The goal of this notebook is to convert the original event sequence dataset to one with n-item sliding window for the LSTM model training.

### Package Installation

In [1]:
import pandas as pd
import numpy as np
import math
from matplotlib import pyplot
import matplotlib.pyplot as plt
plt.style.use('fivethirtyeight')

import tensorflow as tf
from tensorflow import keras
from keras import layers

from keras.utils import to_categorical
from keras.preprocessing import sequence
from keras.preprocessing.text import Tokenizer
from keras.layers import Dense, LSTM, Embedding
from keras.models import Sequential


2023-08-03 16:26:55.879317: I tensorflow/core/platform/cpu_feature_guard.cc:193] This TensorFlow binary is optimized with oneAPI Deep Neural Network Library (oneDNN) to use the following CPU instructions in performance-critical operations:  AVX2 FMA
To enable them in other operations, rebuild TensorFlow with the appropriate compiler flags.
2023-08-03 16:26:56.576181: W tensorflow/compiler/xla/stream_executor/platform/default/dso_loader.cc:64] Could not load dynamic library 'libnvinfer.so.7'; dlerror: libnvinfer.so.7: cannot open shared object file: No such file or directory
2023-08-03 16:26:56.576260: W tensorflow/compiler/xla/stream_executor/platform/default/dso_loader.cc:64] Could not load dynamic library 'libnvinfer_plugin.so.7'; dlerror: libnvinfer_plugin.so.7: cannot open shared object file: No such file or directory


### Read Data
Get an idea of the number of unique event sequence in the original dataset.

In [None]:
#read dataset
seq = pd.read_csv('event_seqs.csv',header=None, delimiter=',', sep=',')
seq.head()


In [None]:
tval = seq.values

In [6]:
#number of unique categories
seq.nunique()

0    6345
dtype: int64

### Split Dataset into n-item sequences
n can be any integer that makes sense for the LSTM model.
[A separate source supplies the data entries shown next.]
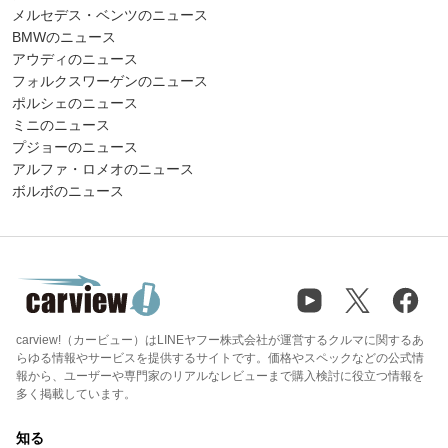
メルセデス・ベンツのニュース
BMWのニュース
アウディのニュース
フォルクスワーゲンのニュース
ポルシェのニュース
ミニのニュース
プジョーのニュース
アルファ・ロメオのニュース
ボルボのニュース
carview!（カービュー）はLINEヤフー株式会社が運営するクルマに関するあ
らゆる情報やサービスを提供するサイトです。価格やスペックなどの公式情
報から、ユーザーや専門家のリアルなレビューまで購入検討に役立つ情報を
多く掲載しています。
知る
In this example, we make 5-item and 10-item sequences for illustration and comparison.

In [None]:
#function to apply n-item sliding window
def splitSequence(seq, n_steps):
    #Declare X and y as empty list
    X = []
    y = []
    
    for i in range(len(seq)):
        #get the last index
        result = [int(i) for i in seq[i][0].split(',')]  
        for j in range(len(result)):
        #if lastIndex is greater than length of sequence then break
            lastIndex = j + n_steps
            if lastIndex > len(result) - 1:
                break
            
            #Create input and output sequence
            seq_X, seq_y = result[j:lastIndex], result[lastIndex]
            
            #append seq_X, seq_y in X and y list
            X.append(seq_X)
            y.append(seq_y)
            pass

    X = np.array(X)
    y = np.array(y)
    return X,y 

In [None]:
#make 10-item seq
n_steps = 10
X, y = splitSequence(tval, n_steps = n_steps)
X_df = pd.DataFrame(X)
y_df = pd.DataFrame(y)
X_df.shape

In [None]:
# save dataframe to csv, reuse later 
X_df['y'] = y_df
X_df.to_csv('seq10.csv')

In [None]:
#make 5-item seq
n_steps = 5
X, y = splitSequence(tval, n_steps = n_steps)
X_df = pd.DataFrame(X)
y_df = pd.DataFrame(y)
X_df.shape


In [None]:
# save dataframe to csv, reuse later
X_df['y'] = y_df
X_df.to_csv('seq5.csv')

Not that we have the n-item sequence dataset saved to local, we are able to direct comsume without recreating every time training model.